The pact clears the way for the group to pump more oil, helping ease a potential supply squeeze as global economies revive from pandemic lockdowns.
Major oil producers reached a deal on production increases on Sunday, as the United Arab Emirates and Saudi Arabia resolved a dispute that had blocked an agreement this month.
The pact clears the way for OPEC Plus, as the group is known, to begin pumping more oil beginning next month, a move that could help ease a potential squeeze in supplies as global economies continue gearing up after pandemic lockdowns.
Under the agreement, OPEC Plus will increase output each month by 400,000 barrels a day,beginning in August.
The arrangement gives the Emirates most of the increase in its production quota that it was seeking, although not until after next April. Other countries, including Kuwait, Iraq, Saudi Arabia and Russia, will also be granted increases in the baselines from which their production limits are calculated, according to OPEC’s statement.
The 23-member group also yielded to a Saudi request to extend the overall production agreement through the end of 2022.
The agreement ends a standoff between Saudi Arabia, the de facto leader of the cartel, and the Emirates, which has invested heavily in expanding its oil production and has chafed against the group’s limits on output.
The dispute, which held up plans to expand overall production levels, caused oil prices to spike earlier this month, briefly hitting six-year highs on July 6, and underscored concerns about rising gas prices and inflation in general in the United States and elsewhere.
The pact also appears to restore Saudi Arabia, the world’s largest oil producer, as the dominant influence over the group.
“We are here to stay,” Prince Abdulaziz bin Salman, the Saudi oil minister said during a news conference after the meeting. “What bonds us together is way beyond what you imagine.”
What matters about this agreement is not the production numbers — which can be changed by monthly reviews — but that the organization was able to reach a consensus under trying circumstances, said Bhushan Bahree, an executive director at IHS Markit, a research firm.
“The important thing is that they faced a problem, and they overcame it,” Mr. Bahree said.
Other tests, though, are likely to come as subsequent meetings present opportunities for negotiation. The dispute with the Emirates could be a harbinger of changes that may drive wedges between the different members of the group, which includes OPEC along with Russia and its allies. .
The environment that OPEC has long operated in is changing.
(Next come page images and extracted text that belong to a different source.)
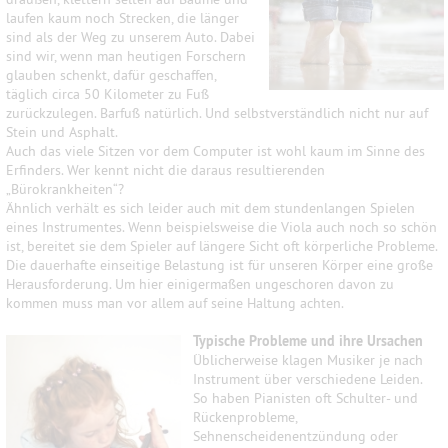
laufen kaum noch Strecken, die länger
sind als der Weg zu unserem Auto. Dabei
sind wir, wenn man heutigen Forschern
glauben schenkt, dafür geschaffen,
täglich circa 50 Kilometer zu Fuß
zurückzulegen. Barfuß natürlich. Und selbstverständlich nicht nur auf
Stein und Asphalt.
Auch das viele Sitzen vor dem Computer ist wohl kaum im Sinne des
Erfinders. Wer kennt nicht die daraus resultierenden
„Bürokrankheiten“?
Ähnlich verhält es sich leider auch mit dem stundenlangen Spielen
eines Instrumentes. Wenn beispielsweise die Viola auch noch so schön
ist, bereitet sie dem Spieler auf längere Sicht oft körperliche Probleme.
Die dauerhafte einseitige Belastung ist für unseren Körper eine große
Herausforderung. Um hier einigermaßen ungeschoren davon zu
kommen muss man vor allem auf seine Haltung achten.
Typische Probleme und ihre Ursachen
Üblicherweise klagen Musiker je nach
Instrument über verschiedene Leiden.
So haben Pianisten oft Schulter- und
Rückenprobleme,
Sehnenscheidenentzündung oder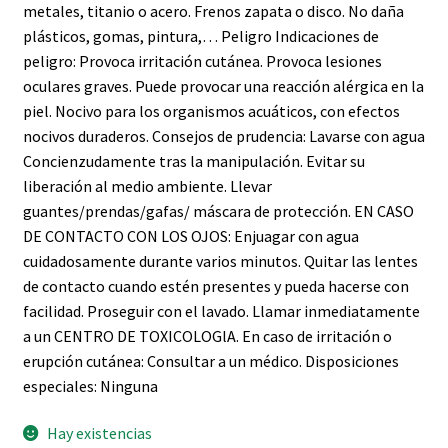
metales, titanio o acero. Frenos zapata o disco. No daña
plásticos, gomas, pintura,… Peligro Indicaciones de
peligro: Provoca irritación cutánea. Provoca lesiones
oculares graves. Puede provocar una reacción alérgica en la
piel. Nocivo para los organismos acuáticos, con efectos
nocivos duraderos. Consejos de prudencia: Lavarse con agua
Concienzudamente tras la manipulación. Evitar su
liberación al medio ambiente. Llevar
guantes/prendas/gafas/ máscara de protección. EN CASO
DE CONTACTO CON LOS OJOS: Enjuagar con agua
cuidadosamente durante varios minutos. Quitar las lentes
de contacto cuando estén presentes y pueda hacerse con
facilidad. Proseguir con el lavado. Llamar inmediatamente
a un CENTRO DE TOXICOLOGlA. En caso de irritación o
erupción cutánea: Consultar a un médico. Disposiciones
especiales: Ninguna
Hay existencias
The organization’s calculation has been that seeking higher prices by restraining production was a smart strategy because there would always be demand for the vast resources its members still have in the ground.
Climate change has upset that long-range outlook. The deadly floods in Europe this week are just the latest weather catastrophe prompting lawmakers to call for more stringent rules on greenhouse gas emissions. Some countries, who rely on fossil fuels as a major source of government revenue, may seek to turn their reserves into cash while they still can.
“This latest OPEC bust-up highlights important changes in oil marketing strategy that are starting to spread across the global oil patch,” said Jim Krane, a fellow at Rice University’s Baker Institute.
The United Arab Emirates, whose oil production is dominated by the emirate of Abu Dhabi, has for some time been moving in a direction likely to lead to differences with the rest of OPEC.
Abu Dhabi is investing heavily in its national oil company, the Abu Dhabi National Oil Company, bringing in international companies to explore and develop new resources and bolster activities like refining and the trading of oil products.
The leadership of Abu Dhabi increasingly saw the country’s quota of about 2.7 million barrels a day as both unfair and not in the national interest. The national oil company’s production capacity has already reached about 4 million barrels a day and is heading toward 5 million barrels a day.
Like other OPEC members, the United Arab Emirates leadership is also disgruntled about the changed dynamics in OPEC since 2016, when Saudi Arabia brought Russia in as a top associate in what has now become OPEC Plus. As happened earlier this month, important moves are often worked out between Riyadh and Moscow, leaving other members little choice but to come on board. This arrangement has grated on some members, particularly the Emirates, a neighbor and traditionally a close ally of the Saudis.
In early July, the Emirates’ oil officials made their displeasure clear during a series of OPEC Plus meetings. Suhail al Mazrouei, the U.A.E.’s oil minister, insisted that the country’s quota should be calculated from a higher baseline than the one set in April 2020, in an emergency deal at the beginning of the pandemic.
The Saudis balked, saying that a new quota for one member would lead to others demanding changes.
Evidently, both countries realized that at this time they are better off reaching a compromise. Despite the focus on Russia, Saudi Arabia did not want to risk losing the presence of a big producer like the United Arab Emirates in the organization.
The oil world, though, is changing. Mr. al Mazrouei said at the news conference that while his country was happy with its new deal, he noted that it would run until the end of next year — not indefinitely.
“Anything beyond that I think we all as countries will talk about it,” he said.